Task to carry out> Nothing but the lines from the one containing "lossen (art. 6, lid 1, onder f, van de AVG)." through the final line of the listing should appear in the answer, each exactly as written.
•••••
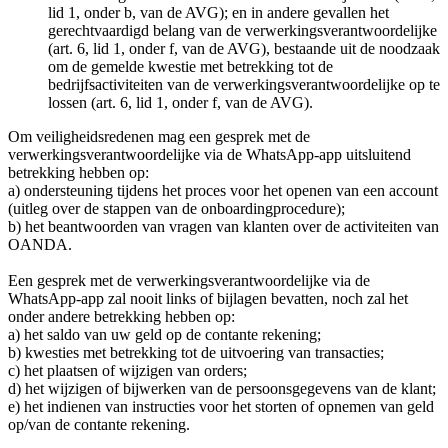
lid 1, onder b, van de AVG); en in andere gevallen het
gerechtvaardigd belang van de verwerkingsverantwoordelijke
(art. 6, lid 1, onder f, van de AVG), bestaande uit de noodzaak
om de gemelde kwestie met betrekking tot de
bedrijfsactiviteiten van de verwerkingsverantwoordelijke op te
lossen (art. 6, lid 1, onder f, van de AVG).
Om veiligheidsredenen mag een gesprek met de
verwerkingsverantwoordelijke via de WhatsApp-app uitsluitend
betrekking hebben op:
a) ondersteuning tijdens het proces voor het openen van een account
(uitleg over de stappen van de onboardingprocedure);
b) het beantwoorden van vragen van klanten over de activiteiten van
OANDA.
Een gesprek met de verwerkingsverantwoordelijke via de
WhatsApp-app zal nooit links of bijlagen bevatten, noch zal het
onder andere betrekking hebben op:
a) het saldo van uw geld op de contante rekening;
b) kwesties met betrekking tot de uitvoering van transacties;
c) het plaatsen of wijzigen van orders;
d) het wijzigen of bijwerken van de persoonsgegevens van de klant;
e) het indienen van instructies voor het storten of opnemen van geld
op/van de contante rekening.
•••••
Exercise response>
lossen (art. 6, lid 1, onder f, van de AVG).
Om veiligheidsredenen mag een gesprek met de
verwerkingsverantwoordelijke via de WhatsApp-app uitsluitend
betrekking hebben op:
a) ondersteuning tijdens het proces voor het openen van een account
(uitleg over de stappen van de onboardingprocedure);
b) het beantwoorden van vragen van klanten over de activiteiten van
OANDA.
Een gesprek met de verwerkingsverantwoordelijke via de
WhatsApp-app zal nooit links of bijlagen bevatten, noch zal het
onder andere betrekking hebben op:
a) het saldo van uw geld op de contante rekening;
b) kwesties met betrekking tot de uitvoering van transacties;
c) het plaatsen of wijzigen van orders;
d) het wijzigen of bijwerken van de persoonsgegevens van de klant;
e) het indienen van instructies voor het storten of opnemen van geld
op/van de contante rekening.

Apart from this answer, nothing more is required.